The most successful mall is Stuyvesant Plaza, an upscale strip mall. Most of their spaces are filled, and they have kicked out some of their stores (including my favorites) for people who are willing to pay a higher rent.

Hannaford Plaza is a strip mall that seems to be doing OK, with mostly smaller businesses.

Other malls were Mohawk Mall (torn down and now the site of standalone big box stores), and Latham Circle Mall (torn down and now a super Wal-Mart), Shoparama was next to Hannaford Plaza and was torn down (along with some of Hannaford Plazal buildings) and replaced with a Wal-Mart.

I can’t speak for the malls in the far eastern and western suburbs, but in the heart of metro St. Louis we have four remaining malls. The smallest and most upscale is Plaza Frontenac. It’s home to Neiman Marcus and Saks and a handful of top-level boutiques, but it looks like it’s down to fewer than 30 stores and restaurants. The most downscale of the bunch is barely hanging on, with two of its four anchor stores vacant, and one entire level closed off.

The other two have pretty much divided into upper mid-tier and solid mid-tier. The upper mid-tier Galleria took a tremendous hit when Nordstrom’s closed its store there but is still busy. Both malls are plagued by the perception of crime, although the major crime seems to be shoplifting. The current favorite target is Dick’s Sporting Goods.

I would have guessed malls would be much stronger in Canada than the U.S. because of the more brutal winter weather.

It depends where they are located and the merchandise mix. Toronto has a number of malls that are doing extremely well, including CF Eaton Centre, Yorkdale, and Square One (a large regional in Mississauga). On the other hand, a number of malls like Centrepoint and Cloverdale Mall are failing and slated for mixed use redevelopment including high rise apartments.

One of our issues is the lack of large national anchor stores as we have lost the last major chain, Hudson’s Bay. There are smaller limited line stores like Holt Renfrew and Simons, but malls are figuring out how to make it work without 2-3 major anchors.

The mall closest to where I grew up (Connecticut Post Mall, Milford, Connecticut) still has some anchor stores; Macy’s, Target and Boscov’s (a Pennsylvania chain that moved into a location previously occupied by J C Penney). Sears was at one end but closed years ago. There’s also a fourteen-screen movie theater and other entertainment tenants; Dave & Busters, an escape room, a bounce house place for children, a place for people to create painted art while sipping wine, etc.
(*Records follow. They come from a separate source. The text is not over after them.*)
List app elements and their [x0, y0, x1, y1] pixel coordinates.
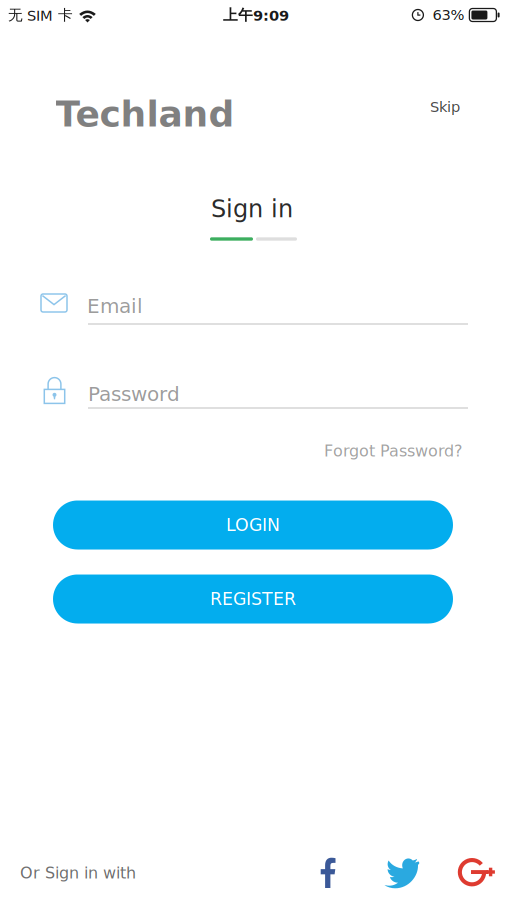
button[interactable]: REGISTER — [53, 574, 453, 624]
button[interactable]: LOGIN — [53, 500, 453, 550]
staticText: Techland — [56, 93, 234, 135]
button[interactable]: Sign in with Twitter — [384, 858, 420, 888]
staticText: LOGIN — [226, 515, 280, 535]
staticText: 无 SIM 卡 — [8, 6, 73, 24]
button[interactable]: Sign in with Google — [457, 857, 497, 888]
staticText: Forgot Password? — [324, 442, 462, 460]
staticText: Email — [87, 294, 143, 318]
button[interactable]: Skip — [416, 88, 474, 127]
button[interactable]: Forgot Password? — [314, 433, 472, 469]
staticText: 63% — [432, 6, 464, 24]
staticText: Sign in — [211, 195, 293, 223]
staticText: REGISTER — [210, 589, 296, 609]
staticText: Skip — [430, 98, 460, 116]
staticText: 上午9:09 — [223, 6, 289, 24]
button[interactable]: Sign in with Facebook — [316, 858, 340, 888]
staticText: Or Sign in with — [20, 864, 136, 882]
staticText: Password — [88, 382, 180, 406]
They are trying to get approval to add apartments somewhere on the property.

BTW, weirdly enough, a brand-new mall opened six years ago in Norwalk, Connecticut; the SoNo Collection with Bloomingdale’s, Nordstrom, H&M, Zara and other stores. I think some of the stores moved from elsewhere, including what used to be a big mall in downtown Stamford, Connecticut.

Care to name the other two? I’m a former St. Louis resident and am curious which is which.

At least when I lived there (~1994-2014) the “perception of crime” thing was mostly a “perception of boisterous black youth” in what the mall-goers had wished was a lilly-white enclave of comfy commercialism.

This might apply to Edmonton. But Canadians are used to functioning in cold weather - in Toronto and Montreal the “underground network” using subways and tunnels to connect thousands of businesses and several malls extends for many miles.